#### Problem to solve
Repeat word for word every line of the data below, from the first through the line containing "In order to click on +371", and stop there.

Collected data:
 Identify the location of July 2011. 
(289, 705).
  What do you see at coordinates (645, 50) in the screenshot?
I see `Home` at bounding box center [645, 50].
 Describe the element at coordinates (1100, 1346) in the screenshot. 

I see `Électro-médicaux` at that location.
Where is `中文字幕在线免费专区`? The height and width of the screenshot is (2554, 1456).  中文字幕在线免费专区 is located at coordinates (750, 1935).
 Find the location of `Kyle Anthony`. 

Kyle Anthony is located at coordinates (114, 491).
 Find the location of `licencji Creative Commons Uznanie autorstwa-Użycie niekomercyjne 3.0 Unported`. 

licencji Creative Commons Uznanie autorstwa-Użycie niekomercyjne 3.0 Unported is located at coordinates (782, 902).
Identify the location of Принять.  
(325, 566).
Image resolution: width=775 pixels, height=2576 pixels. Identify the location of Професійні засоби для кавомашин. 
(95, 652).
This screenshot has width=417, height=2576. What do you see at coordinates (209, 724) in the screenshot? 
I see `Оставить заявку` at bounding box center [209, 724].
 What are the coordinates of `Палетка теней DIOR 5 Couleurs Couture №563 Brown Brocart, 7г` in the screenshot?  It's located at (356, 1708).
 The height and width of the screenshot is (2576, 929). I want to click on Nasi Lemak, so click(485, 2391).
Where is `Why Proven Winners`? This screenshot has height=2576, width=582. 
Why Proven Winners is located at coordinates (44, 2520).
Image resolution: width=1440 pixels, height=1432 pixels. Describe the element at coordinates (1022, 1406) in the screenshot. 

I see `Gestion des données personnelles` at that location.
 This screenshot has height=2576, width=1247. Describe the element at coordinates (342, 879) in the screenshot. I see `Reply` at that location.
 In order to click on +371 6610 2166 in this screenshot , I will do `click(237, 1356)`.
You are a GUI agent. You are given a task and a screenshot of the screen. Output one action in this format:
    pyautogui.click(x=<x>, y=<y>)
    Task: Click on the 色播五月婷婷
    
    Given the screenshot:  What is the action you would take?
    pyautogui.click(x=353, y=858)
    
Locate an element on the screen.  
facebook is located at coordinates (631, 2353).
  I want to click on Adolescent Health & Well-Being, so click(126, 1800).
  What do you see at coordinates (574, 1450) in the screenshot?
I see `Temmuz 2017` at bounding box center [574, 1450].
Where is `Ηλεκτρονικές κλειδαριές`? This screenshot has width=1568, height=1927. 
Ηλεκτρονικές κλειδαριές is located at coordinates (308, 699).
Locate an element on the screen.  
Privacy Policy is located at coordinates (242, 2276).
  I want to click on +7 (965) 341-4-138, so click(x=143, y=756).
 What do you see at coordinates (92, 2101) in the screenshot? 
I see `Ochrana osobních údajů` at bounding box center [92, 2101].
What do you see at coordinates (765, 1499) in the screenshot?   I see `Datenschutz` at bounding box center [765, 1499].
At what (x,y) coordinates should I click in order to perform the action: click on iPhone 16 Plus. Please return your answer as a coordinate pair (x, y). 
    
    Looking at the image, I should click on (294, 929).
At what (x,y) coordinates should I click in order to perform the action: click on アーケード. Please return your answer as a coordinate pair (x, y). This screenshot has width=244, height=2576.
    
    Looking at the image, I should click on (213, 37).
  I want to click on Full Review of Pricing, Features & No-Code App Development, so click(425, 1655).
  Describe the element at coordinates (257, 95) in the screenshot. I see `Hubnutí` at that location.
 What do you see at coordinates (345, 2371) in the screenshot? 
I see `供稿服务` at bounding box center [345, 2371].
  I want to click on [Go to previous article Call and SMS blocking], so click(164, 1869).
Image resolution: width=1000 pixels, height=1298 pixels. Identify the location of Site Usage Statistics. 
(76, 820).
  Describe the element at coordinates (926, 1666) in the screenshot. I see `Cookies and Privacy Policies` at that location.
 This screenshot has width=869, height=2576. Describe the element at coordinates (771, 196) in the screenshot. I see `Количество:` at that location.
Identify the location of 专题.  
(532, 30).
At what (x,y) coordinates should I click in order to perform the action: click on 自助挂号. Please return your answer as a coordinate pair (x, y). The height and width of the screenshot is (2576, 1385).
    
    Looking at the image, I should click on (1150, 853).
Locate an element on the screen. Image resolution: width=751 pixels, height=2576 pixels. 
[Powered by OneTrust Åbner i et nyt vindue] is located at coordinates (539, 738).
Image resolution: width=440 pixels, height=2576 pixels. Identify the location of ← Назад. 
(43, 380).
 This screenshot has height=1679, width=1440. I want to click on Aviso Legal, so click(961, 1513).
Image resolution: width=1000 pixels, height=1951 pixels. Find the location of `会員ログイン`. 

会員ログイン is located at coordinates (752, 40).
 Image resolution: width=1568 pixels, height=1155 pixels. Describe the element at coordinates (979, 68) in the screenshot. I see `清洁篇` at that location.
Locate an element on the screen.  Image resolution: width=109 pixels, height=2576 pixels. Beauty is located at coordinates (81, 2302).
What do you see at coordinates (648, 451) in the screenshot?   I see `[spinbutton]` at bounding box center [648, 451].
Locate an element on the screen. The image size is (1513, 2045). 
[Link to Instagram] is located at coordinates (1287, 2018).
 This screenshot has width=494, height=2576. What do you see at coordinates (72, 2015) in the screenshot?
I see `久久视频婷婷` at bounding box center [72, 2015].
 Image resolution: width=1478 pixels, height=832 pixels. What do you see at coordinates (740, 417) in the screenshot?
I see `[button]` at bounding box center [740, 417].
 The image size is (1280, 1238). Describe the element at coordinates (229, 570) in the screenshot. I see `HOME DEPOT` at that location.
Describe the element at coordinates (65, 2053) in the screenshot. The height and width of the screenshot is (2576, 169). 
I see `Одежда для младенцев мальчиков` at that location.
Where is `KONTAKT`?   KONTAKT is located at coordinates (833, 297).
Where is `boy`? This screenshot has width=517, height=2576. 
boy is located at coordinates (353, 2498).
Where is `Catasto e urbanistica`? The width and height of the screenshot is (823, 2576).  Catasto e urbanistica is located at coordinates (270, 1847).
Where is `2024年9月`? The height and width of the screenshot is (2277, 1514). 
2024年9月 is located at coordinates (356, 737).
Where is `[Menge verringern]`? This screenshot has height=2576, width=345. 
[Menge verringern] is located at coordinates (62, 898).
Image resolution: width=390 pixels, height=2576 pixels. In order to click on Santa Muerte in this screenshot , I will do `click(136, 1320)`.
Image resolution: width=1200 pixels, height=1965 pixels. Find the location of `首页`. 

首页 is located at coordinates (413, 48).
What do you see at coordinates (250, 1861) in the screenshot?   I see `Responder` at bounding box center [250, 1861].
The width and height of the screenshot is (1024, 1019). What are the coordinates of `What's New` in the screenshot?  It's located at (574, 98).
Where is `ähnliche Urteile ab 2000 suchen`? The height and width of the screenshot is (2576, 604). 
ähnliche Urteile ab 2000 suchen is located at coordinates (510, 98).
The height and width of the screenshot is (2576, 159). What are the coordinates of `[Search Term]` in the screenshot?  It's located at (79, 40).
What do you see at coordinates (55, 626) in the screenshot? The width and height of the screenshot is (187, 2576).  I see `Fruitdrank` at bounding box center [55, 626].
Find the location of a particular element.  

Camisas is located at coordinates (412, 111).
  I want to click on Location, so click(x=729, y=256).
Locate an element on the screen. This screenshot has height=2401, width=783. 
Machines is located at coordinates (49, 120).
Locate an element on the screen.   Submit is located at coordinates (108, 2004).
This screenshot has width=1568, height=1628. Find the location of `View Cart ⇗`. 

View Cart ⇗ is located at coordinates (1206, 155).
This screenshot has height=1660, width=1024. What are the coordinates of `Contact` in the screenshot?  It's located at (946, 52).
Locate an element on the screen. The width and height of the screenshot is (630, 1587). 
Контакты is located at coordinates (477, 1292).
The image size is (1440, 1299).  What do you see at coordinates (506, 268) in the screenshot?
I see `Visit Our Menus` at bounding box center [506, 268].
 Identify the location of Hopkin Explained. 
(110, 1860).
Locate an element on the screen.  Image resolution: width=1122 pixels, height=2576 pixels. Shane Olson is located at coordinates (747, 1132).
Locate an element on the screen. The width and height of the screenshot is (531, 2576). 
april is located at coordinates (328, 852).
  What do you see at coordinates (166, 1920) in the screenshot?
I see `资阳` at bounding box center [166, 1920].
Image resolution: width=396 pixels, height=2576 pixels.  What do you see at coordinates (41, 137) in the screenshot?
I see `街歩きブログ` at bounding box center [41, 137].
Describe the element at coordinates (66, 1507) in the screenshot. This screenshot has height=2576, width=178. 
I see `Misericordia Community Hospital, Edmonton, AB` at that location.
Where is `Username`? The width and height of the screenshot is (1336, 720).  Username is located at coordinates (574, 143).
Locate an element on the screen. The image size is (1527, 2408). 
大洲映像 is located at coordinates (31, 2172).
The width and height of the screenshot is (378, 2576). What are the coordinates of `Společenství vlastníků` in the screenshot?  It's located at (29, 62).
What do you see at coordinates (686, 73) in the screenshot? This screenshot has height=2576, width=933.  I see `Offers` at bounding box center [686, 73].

#### Reply
 Identify the location of July 2011. 
(289, 705).
  What do you see at coordinates (645, 50) in the screenshot?
I see `Home` at bounding box center [645, 50].
 Describe the element at coordinates (1100, 1346) in the screenshot. 

I see `Électro-médicaux` at that location.
Where is `中文字幕在线免费专区`? The height and width of the screenshot is (2554, 1456).  中文字幕在线免费专区 is located at coordinates (750, 1935).
 Find the location of `Kyle Anthony`. 

Kyle Anthony is located at coordinates (114, 491).
 Find the location of `licencji Creative Commons Uznanie autorstwa-Użycie niekomercyjne 3.0 Unported`. 

licencji Creative Commons Uznanie autorstwa-Użycie niekomercyjne 3.0 Unported is located at coordinates (782, 902).
Identify the location of Принять.  
(325, 566).
Image resolution: width=775 pixels, height=2576 pixels. Identify the location of Професійні засоби для кавомашин. 
(95, 652).
This screenshot has width=417, height=2576. What do you see at coordinates (209, 724) in the screenshot? 
I see `Оставить заявку` at bounding box center [209, 724].
 What are the coordinates of `Палетка теней DIOR 5 Couleurs Couture №563 Brown Brocart, 7г` in the screenshot?  It's located at (356, 1708).
 The height and width of the screenshot is (2576, 929). I want to click on Nasi Lemak, so click(485, 2391).
Where is `Why Proven Winners`? This screenshot has height=2576, width=582. 
Why Proven Winners is located at coordinates (44, 2520).
Image resolution: width=1440 pixels, height=1432 pixels. Describe the element at coordinates (1022, 1406) in the screenshot. 

I see `Gestion des données personnelles` at that location.
 This screenshot has height=2576, width=1247. Describe the element at coordinates (342, 879) in the screenshot. I see `Reply` at that location.
 In order to click on +371 6610 2166 in this screenshot , I will do `click(237, 1356)`.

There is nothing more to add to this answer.